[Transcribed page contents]
* * * * * * *
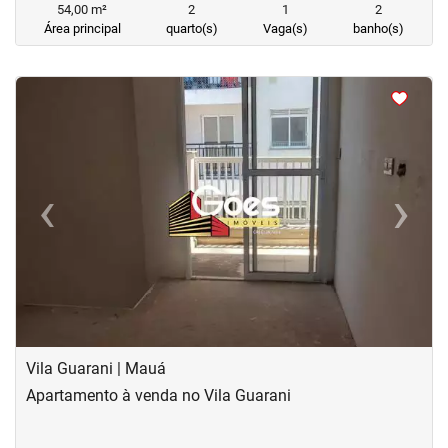
54,00 m²
2
1
2
Área principal
quarto(s)
Vaga(s)
banho(s)
<
<
<
<
‹
›
Previous
Next
Vila Guarani | Mauá
Apartamento à venda no Vila Guarani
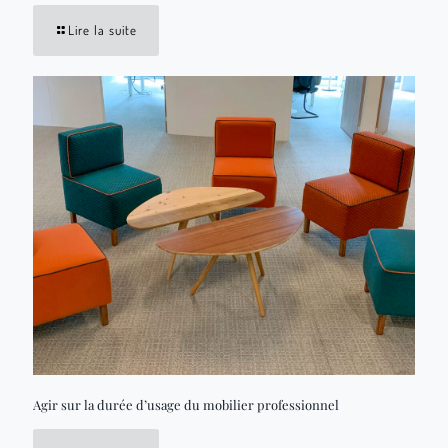
Lire la suite
Agir sur la durée d’usage du mobilier professionnel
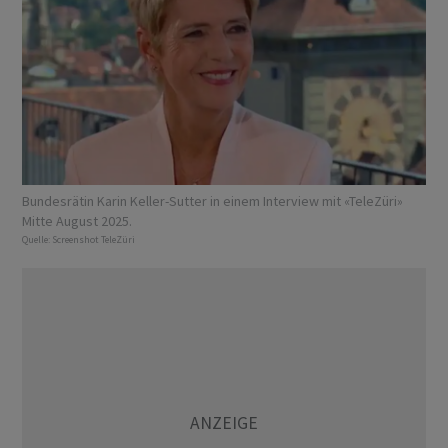
Bundesrätin Karin Keller-Sutter in einem Interview mit «TeleZüri»
Mitte August 2025.
Quelle:
Screenshot TeleZüri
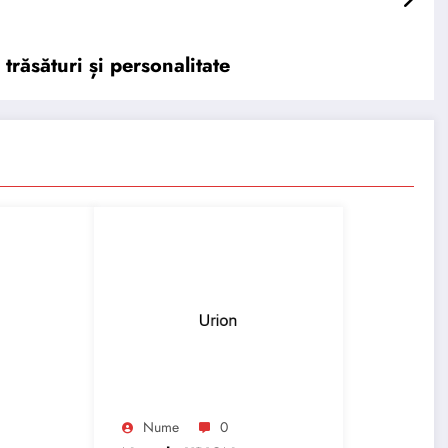
răsături și personalitate
Nume
0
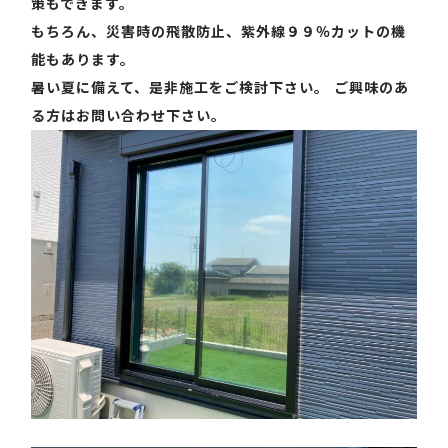
策もできます。
もちろん、災害時の飛散防止、紫外線９９％カットの機
能もあります。
暑い夏に備えて、是非施工をご検討下さい。 ご興味のあ
る方はお問い合わせ下さい。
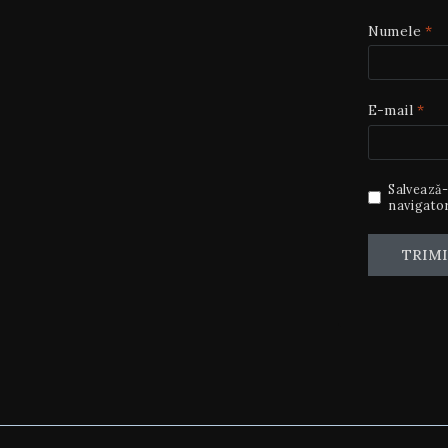
Numele
*
E-mail
*
Salvează-
navigator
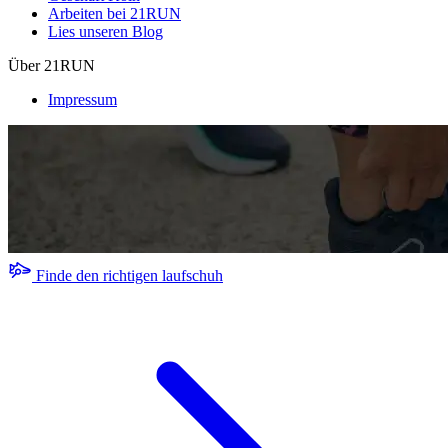
Arbeiten bei 21RUN
Lies unseren Blog
Über 21RUN
Impressum
Finde den richtigen laufschuh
* * * * * * *
A word-for-word repetition of the data above, without pictures, is the expected answer.

54,00 m²
2
1
2
Área principal
quarto(s)
Vaga(s)
banho(s)
<
<
<
<
‹
›
Previous
Next
Vila Guarani | Mauá
Apartamento à venda no Vila Guarani
Lire la suite
Agir sur la durée d’usage du mobilier professionnel
Bundesrätin Karin Keller-Sutter in einem Interview mit «TeleZüri»
Mitte August 2025.
Quelle:
Screenshot TeleZüri
răsături și personalitate
Nume
0
策もできます。
もちろん、災害時の飛散防止、紫外線９９％カットの機
能もあります。
暑い夏に備えて、是非施工をご検討下さい。 ご興味のあ
る方はお問い合わせ下さい。
Numele
*
E-mail
*
Salvează-
navigator
Arbeiten bei 21RUN
Lies unseren Blog
Über 21RUN
Impressum
Finde den richtigen laufschuh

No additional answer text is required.